What went wrong? With the close of the first round of voting in Brazil’s presidential election on Sunday, the two candidates going into the second round, incumbent president Dilma Rousseff of the Worker’s party (PT) and Aécio Neves of the more market-friendly PSDB must now explain their poor performances in their home territories.
Dilma Rousseff, who started her political life in Porto Alegre, the capital of the southern state of Rio Grande do Sul, saw Neves win there with 39.5 per cent of the vote to her 37.6 per cent. Meanwhile Neves, who was governor of the mining state of Minas Gerais from 2003 to 2010, lost there to Dilma, by 43.8 per cent to 39.8 per cent of the vote.
In Brazil’s biggest city, São Paulo, both the cradle of the PT and a PSDB political stronghold, Dilma was also beaten by Neves. He got 44.2 per cent of the vote to her 25.8 per cent. What worries the PT more is Dilma’s defeat in parts of São Paulo state that are known for historically being PT strongholds, such as São Bernardo, where the party was born and where former president Luiz Inácio Lula da Silva still lives.
According to Folha de S.Paulo, the PT blames the mensalão, a vote-buying scandal in Congress during Lula’s first term in 2003-2006, for contributing to its poor performance in São Paulo. Well-known local politicians who were jailed following the scandal were barred from running this year.
Another suspicion is that the PT’s strategy of ripping into third-placed candidate Marina Silva of the PSB with a barrage of negative ads turned people against Dilma in the city. The expectation was that the attacks would transfer votes from Marina to Dilma but that did not happen in São Paulo.
“The PT had a big loss in São Paulo for several reasons. It is the state that has less dependency on the social programmes [of the PT] and it is the state that feels more the impact of a bad economy,” said Carlos Melo, a professor at Insper business school in São Paulo.
For Neves, things have not been all good either. In Minas Gerais, after 12 years of PSDB rule, the PT’s candidate Fernando Pimentel won the governorship in the first round against PSBD candidate Pimenta da Veiga.
As a former governor who ended his second term with a 92 per cent popularity rating, Neves had hoped his record in the state would be his “business card” during the campaign. The PSDB might now have to get him a new one.
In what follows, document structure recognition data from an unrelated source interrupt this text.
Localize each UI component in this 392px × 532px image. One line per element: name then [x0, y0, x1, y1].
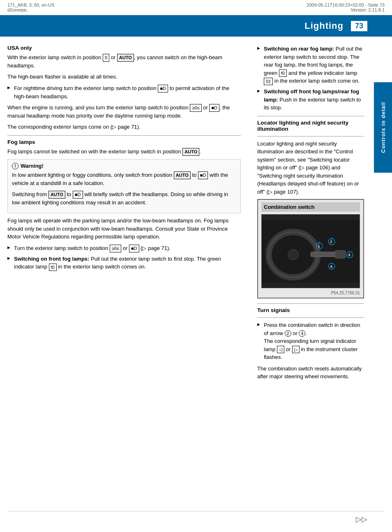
footer-line — [7, 511, 385, 511]
fog-bullet-2: Switching on front fog lamps: Pull out t… — [7, 255, 241, 271]
fog-bullets: Turn the exterior lamp switch to positio… — [7, 244, 241, 271]
locator-para: Locator lighting and night security illu… — [257, 140, 364, 196]
combo-box-title: Combination switch — [261, 202, 360, 212]
svg-rect-5 — [335, 250, 346, 258]
combo-switch-image: ↑ 1 ↑ 2 → 3 ↓ 4 — [261, 214, 360, 288]
warning-para-2: Switching from AUTO to ■D will briefly s… — [12, 190, 236, 206]
turn-signals-heading: Turn signals — [257, 307, 364, 313]
turn-para: The combination switch resets automatica… — [257, 365, 364, 381]
arrow-2-circle: 2 — [285, 330, 291, 337]
fog-para-2: Fog lamps will operate with the parking … — [7, 217, 241, 241]
divider-turn — [257, 303, 364, 304]
footer-nav: ▷▷ — [356, 515, 367, 524]
divider-locator — [257, 116, 364, 116]
svg-point-3 — [288, 250, 299, 260]
usa-para-3: When the engine is running, and you turn… — [7, 104, 241, 120]
meta-right: 2009-05-11T16:00:23+02:00 - Seite 73 Ver… — [307, 2, 385, 12]
locator-heading: Locator lighting and night security illu… — [257, 120, 364, 132]
svg-rect-4 — [311, 252, 339, 257]
rear-fog-bullets: Switching on rear fog lamp: Pull out the… — [257, 45, 364, 112]
turn-bullet-1: Press the combination switch in directio… — [257, 321, 364, 361]
header-bar: Lighting 73 — [0, 15, 392, 37]
green-lamp: f0 — [49, 264, 57, 271]
main-content: USA only With the exterior lamp switch i… — [0, 37, 392, 392]
meta-left: 171_AKB; 3; 60, en-US d2ureepe, — [7, 2, 54, 12]
svg-text:2: 2 — [330, 240, 332, 244]
divider-turn2 — [257, 317, 364, 318]
arrow-4-circle: 4 — [299, 330, 305, 337]
sidebar-label: Controls in detail — [374, 82, 392, 173]
fog-para-1: Fog lamps cannot be switched on with the… — [7, 148, 241, 156]
front-fog-label: Switching on front fog lamps: — [14, 256, 89, 262]
divider-fog — [7, 135, 241, 136]
rear-fog-bullet-1: Switching on rear fog lamp: Pull out the… — [257, 45, 364, 85]
warning-title: ! Warning! — [12, 163, 236, 169]
fog-lamps-heading: Fog lamps — [7, 139, 241, 145]
switch-pos-auto: AUTO — [117, 54, 134, 62]
right-column: Switching on rear fog lamp: Pull out the… — [257, 45, 385, 384]
rear-fog-bullet-2: Switching off front fog lamps/rear fog l… — [257, 88, 364, 112]
switch-pos-0: 0 — [103, 54, 109, 62]
switch-pos-sd2: ■D — [209, 104, 219, 112]
usa-bullets: For nighttime driving turn the exterior … — [7, 84, 241, 100]
fog-switch-auto: AUTO — [182, 148, 199, 156]
warning-box: ! Warning! In low ambient lighting or fo… — [7, 159, 241, 214]
combination-switch-box: Combination switch ↑ 1 ↑ — [257, 199, 364, 298]
warn-sd2: ■D — [73, 191, 83, 199]
page-title: Lighting — [304, 21, 344, 31]
meta-bar: 171_AKB; 3; 60, en-US d2ureepe, 2009-05-… — [0, 0, 392, 15]
front-rear-fog-off-label: Switching off front fog lamps/rear fog l… — [264, 88, 359, 103]
usa-bullet-1: For nighttime driving turn the exterior … — [7, 84, 241, 100]
yellow-lamp: 0‡ — [264, 78, 273, 86]
switch-pos-sd: ■D — [158, 85, 168, 93]
divider-locator2 — [257, 136, 364, 136]
svg-text:3: 3 — [348, 253, 350, 257]
warn-auto: AUTO — [174, 171, 191, 179]
warn-sd: ■D — [198, 171, 208, 179]
usa-only-heading: USA only — [7, 45, 241, 51]
warn-auto2: AUTO — [48, 191, 65, 199]
warning-icon: ! — [12, 163, 18, 169]
svg-text:1: 1 — [318, 244, 320, 248]
right-turn-lamp: ▷ — [292, 346, 300, 354]
green-f0: f0 — [279, 69, 287, 77]
turn-bullets: Press the combination switch in directio… — [257, 321, 364, 361]
rear-fog-on-label: Switching on rear fog lamp: — [264, 46, 334, 52]
left-column: USA only With the exterior lamp switch i… — [7, 45, 245, 384]
svg-text:4: 4 — [330, 264, 332, 268]
usa-para-1: With the exterior lamp switch in positio… — [7, 53, 241, 69]
fog-bullet-1: Turn the exterior lamp switch to positio… — [7, 244, 241, 252]
warning-label: Warning! — [21, 163, 44, 169]
page-number: 73 — [351, 21, 367, 31]
usa-para-2: The high-beam flasher is available at al… — [7, 73, 241, 81]
switch-pos-zoc: ≥0≤ — [190, 104, 201, 112]
photo-ref: P54.25.7766.31 — [261, 291, 360, 295]
usa-para-4: The corresponding exterior lamps come on… — [7, 123, 241, 131]
fog-pos-sd: ■D — [129, 245, 139, 252]
left-turn-lamp: ◁ — [277, 346, 284, 354]
fog-pos-zoc: ≥0≤ — [110, 245, 121, 252]
warning-para-1: In low ambient lighting or foggy conditi… — [12, 171, 236, 187]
During the presidential campaign, Neves proudly touted over and over again the so-called “management shock” he introduced in Minas, a set of measures to reduce government spending and increase efficiency.
He has not commented on his defeat in Minas. Perhaps he also owes that partly to past scandals. These include the alleged involvement of politicians close to him in the mensalão mineiro, an embezzlement scheme related to the state’s gubernatorial election in 1998 that came to a head recently, and the building of an airstrip with public money on Neves’s uncle’s property.
Melo at Insper said Aécio’s failure in Minas could also be a reflection of the poor performance of his successor Pimenta da Veiga in government. “Everything negative about Aécio has a bigger impact in Minas than in the rest of the country,” he said.
Rousseff and Neves are very different candidates but their performance last Sunday suggests something in common. The discontent that boiled over in mass demonstrations in Brazil last year against poor public services, corruption and over-expenditure on the 2014 Fifa World Cup is not dead. Rousseff and Neves might have failed in their supposed strongholds because people want change. Rejection of both candidates could be a sign of frustration with the two parties that have dominated Brazil’s presidential elections for the past two decades.
Fonte: Financial Times – 09/10/2014.